*Work item*
Take each line of the material that includes "Texte" and copy it.

*Data to process*
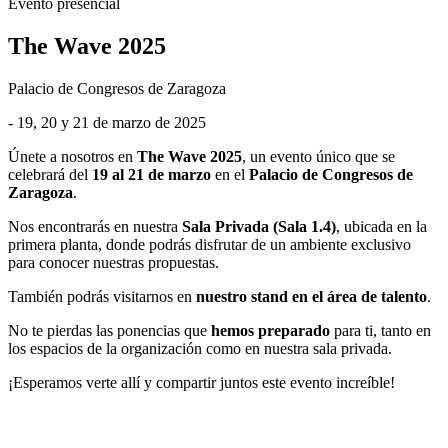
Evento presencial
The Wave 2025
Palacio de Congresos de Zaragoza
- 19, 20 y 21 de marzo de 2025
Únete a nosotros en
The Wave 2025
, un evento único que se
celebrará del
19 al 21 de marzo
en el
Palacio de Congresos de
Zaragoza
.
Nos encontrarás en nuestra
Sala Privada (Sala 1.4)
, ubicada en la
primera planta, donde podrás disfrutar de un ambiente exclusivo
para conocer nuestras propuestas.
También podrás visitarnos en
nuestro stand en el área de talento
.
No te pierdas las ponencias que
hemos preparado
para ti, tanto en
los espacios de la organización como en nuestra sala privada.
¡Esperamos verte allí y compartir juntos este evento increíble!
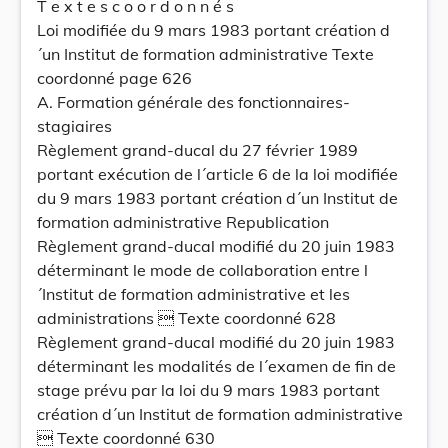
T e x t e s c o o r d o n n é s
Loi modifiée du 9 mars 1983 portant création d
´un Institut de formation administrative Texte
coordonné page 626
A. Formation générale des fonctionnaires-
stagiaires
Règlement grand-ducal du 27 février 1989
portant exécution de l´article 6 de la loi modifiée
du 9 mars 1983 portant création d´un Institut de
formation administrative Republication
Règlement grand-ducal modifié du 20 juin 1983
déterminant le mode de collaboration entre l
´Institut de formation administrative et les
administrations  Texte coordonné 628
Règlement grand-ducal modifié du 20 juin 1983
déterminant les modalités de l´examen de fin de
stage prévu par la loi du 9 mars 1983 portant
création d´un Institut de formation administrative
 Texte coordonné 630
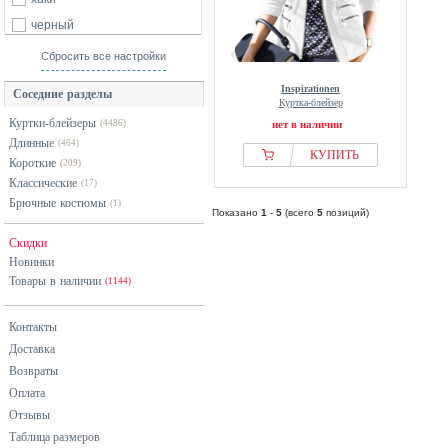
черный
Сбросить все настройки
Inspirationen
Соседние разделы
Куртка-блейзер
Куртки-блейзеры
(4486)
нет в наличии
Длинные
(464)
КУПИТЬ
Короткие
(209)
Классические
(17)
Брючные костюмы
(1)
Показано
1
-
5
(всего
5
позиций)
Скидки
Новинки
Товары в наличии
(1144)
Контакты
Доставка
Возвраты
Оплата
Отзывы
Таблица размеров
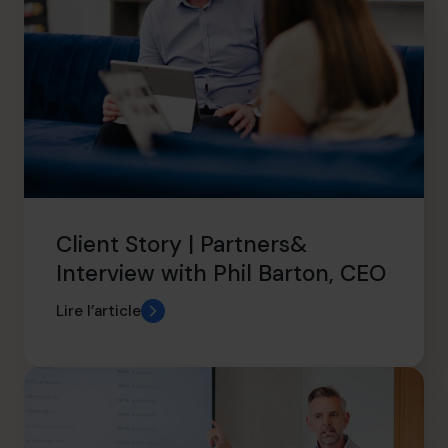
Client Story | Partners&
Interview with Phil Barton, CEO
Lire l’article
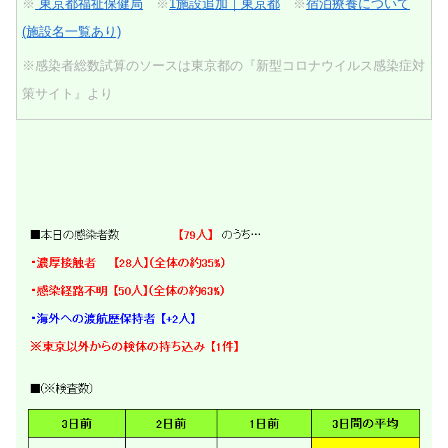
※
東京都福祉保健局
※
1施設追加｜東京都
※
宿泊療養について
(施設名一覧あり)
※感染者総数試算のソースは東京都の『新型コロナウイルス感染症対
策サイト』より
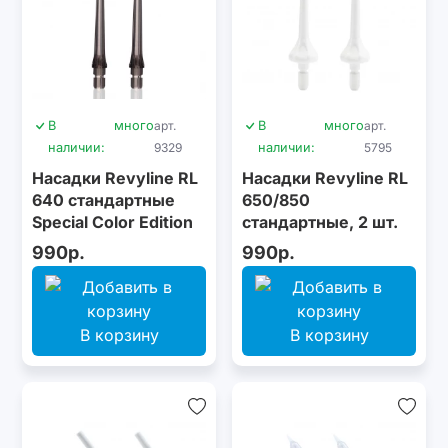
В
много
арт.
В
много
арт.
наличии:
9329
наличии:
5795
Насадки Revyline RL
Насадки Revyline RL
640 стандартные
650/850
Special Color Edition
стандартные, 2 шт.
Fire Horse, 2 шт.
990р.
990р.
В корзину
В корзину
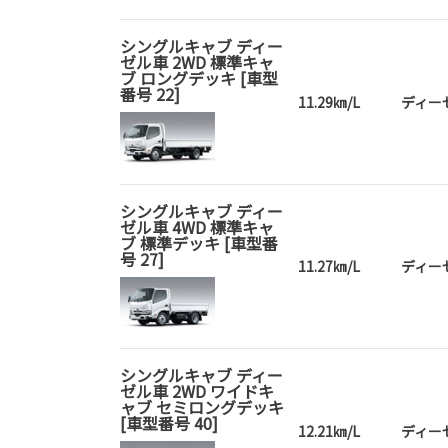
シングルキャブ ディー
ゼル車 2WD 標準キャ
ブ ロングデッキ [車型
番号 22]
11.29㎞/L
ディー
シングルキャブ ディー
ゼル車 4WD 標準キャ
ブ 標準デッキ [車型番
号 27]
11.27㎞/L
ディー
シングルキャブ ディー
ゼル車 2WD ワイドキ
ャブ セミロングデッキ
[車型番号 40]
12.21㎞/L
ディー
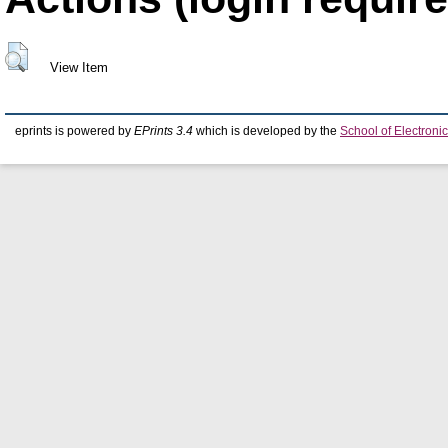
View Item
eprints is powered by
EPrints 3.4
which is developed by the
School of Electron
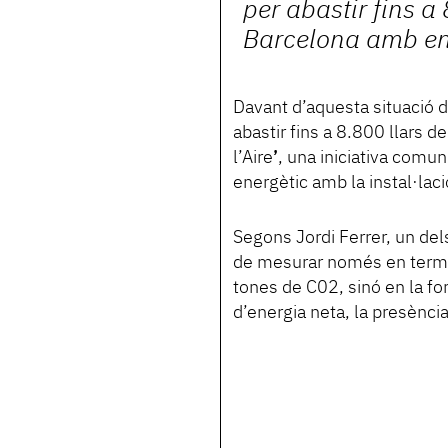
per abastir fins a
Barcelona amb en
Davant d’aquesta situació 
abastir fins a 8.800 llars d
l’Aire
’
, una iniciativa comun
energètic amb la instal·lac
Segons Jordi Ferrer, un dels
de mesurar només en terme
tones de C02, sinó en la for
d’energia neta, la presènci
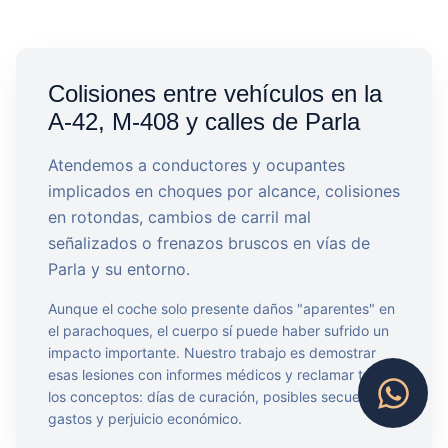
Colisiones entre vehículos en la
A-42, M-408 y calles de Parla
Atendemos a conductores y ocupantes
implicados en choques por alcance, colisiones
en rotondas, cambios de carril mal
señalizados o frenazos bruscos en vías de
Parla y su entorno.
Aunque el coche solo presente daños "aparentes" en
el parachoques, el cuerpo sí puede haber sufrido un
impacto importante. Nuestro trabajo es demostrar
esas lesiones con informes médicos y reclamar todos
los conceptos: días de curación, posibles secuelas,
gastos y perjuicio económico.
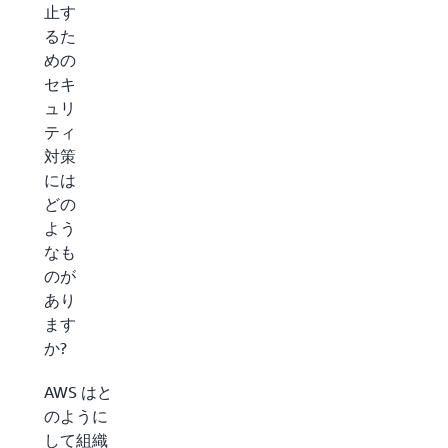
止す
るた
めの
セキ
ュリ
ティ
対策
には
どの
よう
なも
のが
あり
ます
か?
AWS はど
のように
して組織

*Output for this task*
´un Institut de formation administrative Texte
administrations  Texte coordonné 628
 Texte coordonné 630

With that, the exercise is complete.